Brussels — In a landmark decision, the EU's General Court upheld the arguments raised by the chemicals industry that the European Commission’s 2020 regulation that classified TiO₂ as a carcinogen was based on errors of fact and assessment and breached the provisions of the EU Classification, Labelling and Packaging (CLP) Regulation 1272/2008.
The ruling sets an important precedent as it is relevant for all cases where substances in powder form may pose a hazard in situation of excessive lung overload, and all other cases where the concept of intrinsic property comes into play. This ruling is also significant as it may influence how other concepts used in the CLP that are not further defined, are to be interpreted.
The Mayer Brown team was led by Jean-Philippe Montfort, Thomas Delille and Pavlina Chopova-Leprêtre.
Background to the case
The notice of appeal was brought to the General Court in May 2020, following the publication of the Commission Delegated Regulation 2020/217 which included harmonised classification and labelling for several substances, including TiO₂. This judgment was a joint decision on three separate cases brought to court by 11 companies. The Commission Regulation was the result of years of debate at the Member State and EU level on the classification and labelling of TiO₂, which led authorities to the cancer classification of certain powder forms of TiO₂. The Regulation also imposes cancer warnings on the label of mixtures containing TiO₂. Industry had argued that the proposed classification was based on studies that were not reliable nor acceptable and that the proposed classification was not appropriate.
The 2022 decision
The General Court can be commended for having dived deep into the science, and in achieving a good understanding of the concepts of particle toxicity, lung overload, secondary effects and intrinsic properties, that were relevant to this case. The Court ruled that the EU authorities committed manifest errors of facts and of assessment in their review of the available data and use of these scientific concepts, in breach of the classification criteria of the CLP Regulation. As a result there is not one single reliable study pointing to the carcinogenic potential of TiO₂. The findings of RAC were based on two studies that could only be discarded since both studies were conducted in situations of excessive exposure (lung overload) when one applies the overload criteria set forth by the RAC itself using the right density.
The Court also ruled to clarify the concept of “intrinsic property” as referred to in the CLP Regulation.
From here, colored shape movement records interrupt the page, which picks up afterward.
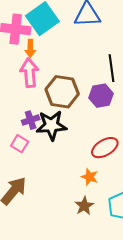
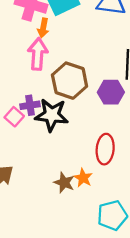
pink square: (20, 144) -> (14, 117), moved
red ellipse: (105, 148) -> (105, 149), turned -64
brown star: (84, 206) -> (64, 183), moved, turned -30

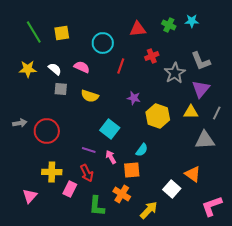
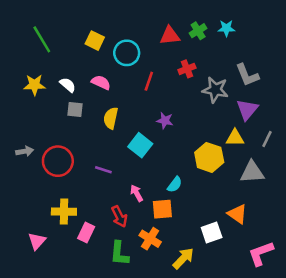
cyan star: (192, 21) -> (226, 28), moved
green cross: (169, 25) -> (198, 31), moved, turned 32
yellow square: (62, 33) -> (95, 41), moved, turned 35
gray star: (175, 73) -> (215, 90), turned -30
yellow semicircle: (90, 96) -> (111, 118), turned 84
yellow hexagon: (158, 116) -> (209, 157), moved
cyan square: (110, 129) -> (140, 145), moved
purple line: (89, 150) -> (103, 170), moved
red arrow: (87, 173) -> (119, 217), moved
white square: (172, 189) -> (212, 232), turned 30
That concept is not defined in the Regulation or in European Chemical Industry (ECHA) Guidance and is interpreted by ECHA very broadly. In this particular case, the ECHA Risk Assessment Committee (RAC) opinion had concluded that TiO₂ did not have the intrinsic property to cause cancer “in the classical sense” but that it should, nonetheless, be classified as a carcinogen on the basis of its particle toxicity. The General Court ruled that the concept of intrinsic property “must be interpreted in its literal sense as referring to ‘the properties which a substance has in and of itself’”.